The clusters that exhibited significant between-group differences were selected for further seed-based analyses to explore the global connectivity of the rest of the brain with these DMN regions. After assessing for between-group differences, no significant differences in connectivity of Cluster 1 to other brain areas were found between APOEe4 carriers and non-carriers. However, Cluster 2 exhibited an additional decrease in functional connectivity into multiple areas across the brain in MAPTA carriers. Namely, additionally decreased connectivity was observed in the right posterior and anterior middle temporal gyrus (size = 502 voxels, p-FWE = 0.0001, p-FDR = 0.0003), left posterior and anterior middle temporal gyrus (size = 314 voxels, p-FWE = 0.0029, p-FDR = 0.0019), right cerebellum (size = 457 voxels, p-FWE = 0.0002, p-FDR = 0.0003), left cerebellum (size = 222 voxels, p-FWE = 0.0169, p-FDR = 0.0077), precuneus and posterior cingulate cortex (size = 251 voxels, p-FWE = 0.0095, p-FDR = 0.0052), and in left frontal pole and frontal medial cortex (size = 393 voxels, p-FWE = 0.0007, p-FDR = 0.0006). The results are summarised in Table 2, and the visual rendering of all regions that exhibited significant between-group differences in global connectivity with the DMN is shown in Fig. 4.

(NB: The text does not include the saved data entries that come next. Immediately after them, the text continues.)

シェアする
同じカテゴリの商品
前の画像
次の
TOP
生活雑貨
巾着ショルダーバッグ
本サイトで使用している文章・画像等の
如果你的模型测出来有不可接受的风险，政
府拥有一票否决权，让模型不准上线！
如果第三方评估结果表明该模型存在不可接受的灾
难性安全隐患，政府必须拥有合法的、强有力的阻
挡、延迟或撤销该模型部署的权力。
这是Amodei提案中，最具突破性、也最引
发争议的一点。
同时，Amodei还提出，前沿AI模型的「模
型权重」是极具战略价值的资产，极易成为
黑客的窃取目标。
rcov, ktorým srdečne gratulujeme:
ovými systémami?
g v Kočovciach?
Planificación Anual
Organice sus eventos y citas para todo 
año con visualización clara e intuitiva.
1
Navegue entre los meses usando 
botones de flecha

Stroop performance affected by functional connectivity and genotypes
Eleven participants were excluded from the analysis due to not completing the cognitive tasks. Two of those participants were APOEe4 carriers and eight were MAPTA carriers.

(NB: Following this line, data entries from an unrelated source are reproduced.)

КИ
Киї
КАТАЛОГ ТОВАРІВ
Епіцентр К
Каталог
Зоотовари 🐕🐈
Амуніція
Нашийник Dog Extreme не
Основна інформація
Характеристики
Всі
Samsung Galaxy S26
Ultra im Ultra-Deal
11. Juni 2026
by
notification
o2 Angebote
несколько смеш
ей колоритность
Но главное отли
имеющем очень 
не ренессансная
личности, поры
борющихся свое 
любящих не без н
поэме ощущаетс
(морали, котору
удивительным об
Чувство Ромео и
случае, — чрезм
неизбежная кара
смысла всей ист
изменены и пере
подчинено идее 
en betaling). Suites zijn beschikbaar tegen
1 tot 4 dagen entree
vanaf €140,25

The between-group analysis of the performance on the Stroop task did not reveal any significant differences in accuracy in the colour-incongruent condition between the APOEe4 carriers and non-carriers (t(116) = 0.44, p > 0.05), MAPTA carriers and non-carriers (t(116) = − 0.03, p > 0.05), or MAPTG carriers and non-carriers (t(116) = − 0.01, p > 0.05). Similarly, the analysis did not reveal any significant differences when Stroop performance was calculated as the difference between reaction times in colour-incongruent and colour-congruent conditions (APOEe4 carriers and non-carriers (t(116) = − 0.62, p > 0.05), MAPTA carriers and non-carriers (t(116) = 0.56, p > 0.05), and MAPTG carriers and non-carriers (t(116) = − 0.16, p > 0.05)).
We were further interested in exploring whether Stroop performance (i.e., accuracy in the colour-incongruent condition) varied among individuals as a function of APOE/MAPT status interacting with connectivity in each cluster. Several linear models were built in which Stroop performance was either explained by categorical group status, functional connectivity values in respective clusters, or their interactions.

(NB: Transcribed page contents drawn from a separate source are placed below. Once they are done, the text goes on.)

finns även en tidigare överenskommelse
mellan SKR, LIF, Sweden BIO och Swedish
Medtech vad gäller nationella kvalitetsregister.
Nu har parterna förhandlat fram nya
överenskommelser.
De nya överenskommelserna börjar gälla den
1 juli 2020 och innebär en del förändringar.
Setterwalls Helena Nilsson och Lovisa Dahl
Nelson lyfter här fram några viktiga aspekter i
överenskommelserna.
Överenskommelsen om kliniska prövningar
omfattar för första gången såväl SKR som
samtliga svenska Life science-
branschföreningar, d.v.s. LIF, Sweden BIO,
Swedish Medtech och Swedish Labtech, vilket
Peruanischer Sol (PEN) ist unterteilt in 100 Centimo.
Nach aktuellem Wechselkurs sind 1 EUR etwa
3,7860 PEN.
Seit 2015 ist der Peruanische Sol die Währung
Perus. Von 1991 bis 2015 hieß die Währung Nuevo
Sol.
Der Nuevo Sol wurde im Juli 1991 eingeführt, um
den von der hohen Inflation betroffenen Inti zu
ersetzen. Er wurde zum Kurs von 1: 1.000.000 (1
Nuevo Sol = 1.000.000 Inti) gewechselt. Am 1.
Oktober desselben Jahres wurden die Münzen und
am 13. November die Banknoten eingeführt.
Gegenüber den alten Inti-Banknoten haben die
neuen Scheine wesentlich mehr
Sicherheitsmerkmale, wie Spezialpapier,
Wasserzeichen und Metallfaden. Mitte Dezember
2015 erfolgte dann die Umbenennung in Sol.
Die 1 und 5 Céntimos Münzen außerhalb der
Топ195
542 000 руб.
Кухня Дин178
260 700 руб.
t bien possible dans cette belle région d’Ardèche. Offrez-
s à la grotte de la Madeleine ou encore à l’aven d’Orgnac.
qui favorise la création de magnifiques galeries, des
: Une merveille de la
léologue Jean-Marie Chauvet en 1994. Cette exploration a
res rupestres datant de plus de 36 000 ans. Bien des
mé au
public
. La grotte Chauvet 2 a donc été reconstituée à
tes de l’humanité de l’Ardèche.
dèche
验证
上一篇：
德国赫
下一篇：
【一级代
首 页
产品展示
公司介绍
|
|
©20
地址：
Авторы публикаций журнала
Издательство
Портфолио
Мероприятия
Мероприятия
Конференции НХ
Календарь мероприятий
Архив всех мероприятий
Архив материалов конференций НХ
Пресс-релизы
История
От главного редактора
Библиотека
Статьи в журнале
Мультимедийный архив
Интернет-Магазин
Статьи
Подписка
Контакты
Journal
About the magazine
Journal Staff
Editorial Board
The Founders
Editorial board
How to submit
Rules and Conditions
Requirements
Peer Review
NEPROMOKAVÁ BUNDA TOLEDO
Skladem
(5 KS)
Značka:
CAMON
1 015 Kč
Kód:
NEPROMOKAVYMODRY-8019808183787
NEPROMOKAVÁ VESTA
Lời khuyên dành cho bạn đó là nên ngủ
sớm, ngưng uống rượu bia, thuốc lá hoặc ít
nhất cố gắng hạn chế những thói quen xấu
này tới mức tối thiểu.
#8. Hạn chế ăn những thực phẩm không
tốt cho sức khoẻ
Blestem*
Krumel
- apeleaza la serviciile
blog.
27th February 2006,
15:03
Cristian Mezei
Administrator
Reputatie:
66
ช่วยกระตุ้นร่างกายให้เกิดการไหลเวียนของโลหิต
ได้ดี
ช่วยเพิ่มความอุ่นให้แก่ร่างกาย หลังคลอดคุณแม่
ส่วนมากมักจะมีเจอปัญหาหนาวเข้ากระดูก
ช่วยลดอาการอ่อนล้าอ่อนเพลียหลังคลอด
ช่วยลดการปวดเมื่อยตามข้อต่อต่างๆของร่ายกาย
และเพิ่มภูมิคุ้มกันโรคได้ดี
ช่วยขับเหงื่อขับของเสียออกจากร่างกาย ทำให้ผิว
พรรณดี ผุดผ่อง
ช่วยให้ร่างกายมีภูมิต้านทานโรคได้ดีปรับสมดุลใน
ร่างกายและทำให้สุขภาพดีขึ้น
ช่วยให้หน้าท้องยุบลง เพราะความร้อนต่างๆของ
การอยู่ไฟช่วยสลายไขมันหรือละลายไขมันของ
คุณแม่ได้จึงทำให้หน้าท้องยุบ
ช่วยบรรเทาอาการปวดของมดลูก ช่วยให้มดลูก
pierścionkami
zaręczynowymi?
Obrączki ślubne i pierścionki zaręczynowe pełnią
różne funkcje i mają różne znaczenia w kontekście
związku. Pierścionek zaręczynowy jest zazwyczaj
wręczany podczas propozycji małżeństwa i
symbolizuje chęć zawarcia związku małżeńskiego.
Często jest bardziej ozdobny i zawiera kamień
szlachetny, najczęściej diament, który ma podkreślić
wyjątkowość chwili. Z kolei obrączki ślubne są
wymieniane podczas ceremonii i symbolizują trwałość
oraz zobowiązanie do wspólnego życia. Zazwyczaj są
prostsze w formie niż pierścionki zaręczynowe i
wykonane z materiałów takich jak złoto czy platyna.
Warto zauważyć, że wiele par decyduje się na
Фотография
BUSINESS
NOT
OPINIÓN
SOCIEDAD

After fitting the models for APOE, we observed that the model that contained the interaction between APOE status and connectivity in Cluster 1 explained the Stroop task performance significantly better than the model without the interaction (RSS = 0.221, sum of sq = 0.011, F = 5.787, p = 0.018). Specifically, we observed significant effects of APOE status (t = − 2.181, p = 0.031), connectivity in Cluster 1 (t = − 2.232, p = 0.028), and their interaction on Stroop performance (t = 2.417, p = 0.017). Neither age, gender, education, nor family history improved the performance of the model (p > 0.05). The interaction suggested that with any additional decrease in connectivity, there is a decrease in Stroop performance for APOEe4 carriers (coefficient estimate for the interaction = 0.024, p = 0.015).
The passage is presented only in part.